Early in his fall, he had ceased to be able to make remittances;
shortly after, having nothing but failure to communicate, he
ceased writing home; and about a year before this tale begins,
turned suddenly upon the streets of San Francisco by a vulgar
and infuriated German Jew, he had broken the last bonds of
self-respect, and upon a sudden Impulse, changed his name and
invested his last dollar in a passage on the mail brigantine, the
City of Papeete.
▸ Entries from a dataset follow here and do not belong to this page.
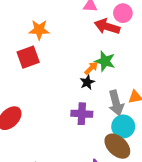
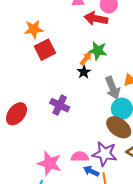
red square: (28, 57) -> (45, 50), moved
purple cross: (82, 114) -> (60, 105), moved, turned 30

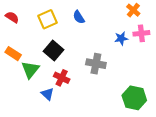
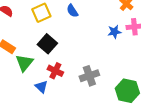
gray cross: (96, 64) -> (89, 76), moved, turned -30

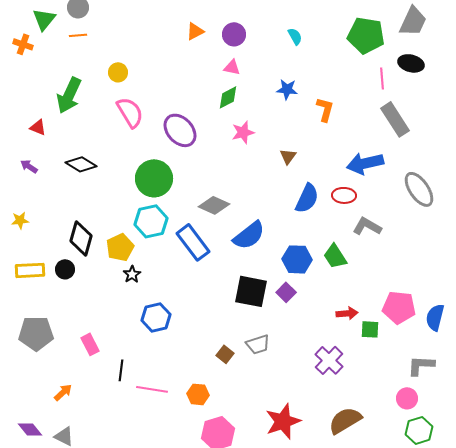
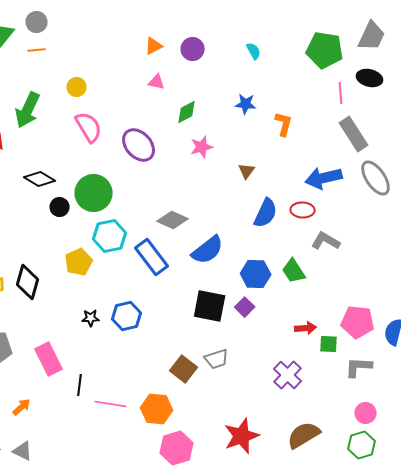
pink triangle: (232, 67) -> (157, 82), moved
green circle: (154, 178) -> (94, 193), moved
gray ellipse: (419, 189) -> (376, 178), moved
black diamond: (81, 238) -> (28, 282), moved
black circle: (65, 269) -> (60, 207), moved
black star: (132, 274) -> (91, 318), moved, turned 30
blue hexagon: (156, 317) -> (127, 316), moved
pink rectangle: (90, 344) -> (49, 359), size x1.5
brown square: (225, 354) -> (184, 369), size x1.5
gray L-shape: (421, 365) -> (359, 367), moved
orange hexagon: (198, 394) -> (157, 409), size x1.4
green hexagon: (419, 430) -> (362, 445), moved

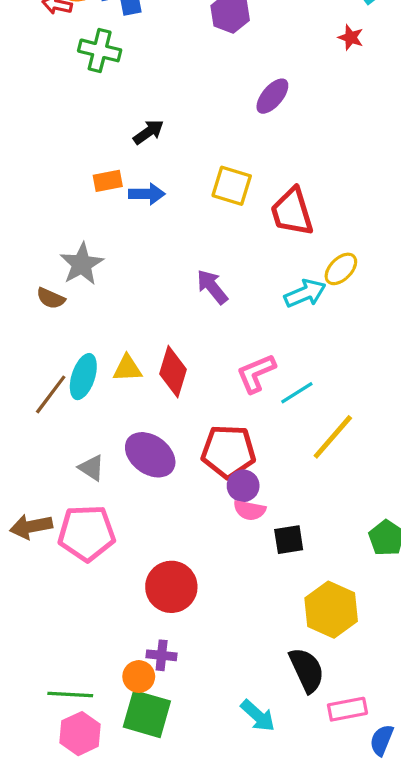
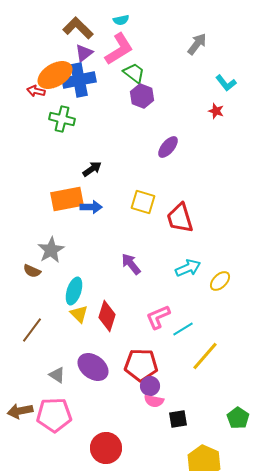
orange rectangle: (108, 181) -> (67, 199), size x1.8
yellow ellipse: (341, 269) -> (220, 281), moved
yellow triangle: (127, 368) -> (79, 314), turned 48
cyan ellipse: (83, 377) -> (74, 291), moved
With what expectation he had trimmed his flight
for the South Seas, Herrick perhaps scarcely knew. Doubtless
there were fortunes to be made in pearl and copra; doubtless
others not more gifted than himself had climbed in the island
world to be queen's consorts and king's ministers. But if Herrick
had gone there with any manful purpose, he would have kept
his father's name; the alias betrayed his moral bankruptcy; he
bad struck his flag; he entertained no hope to reinstate himself
or help his straitened family; and he came to the islands (where
he knew the climate to be soft, bread cheap, and manners easy)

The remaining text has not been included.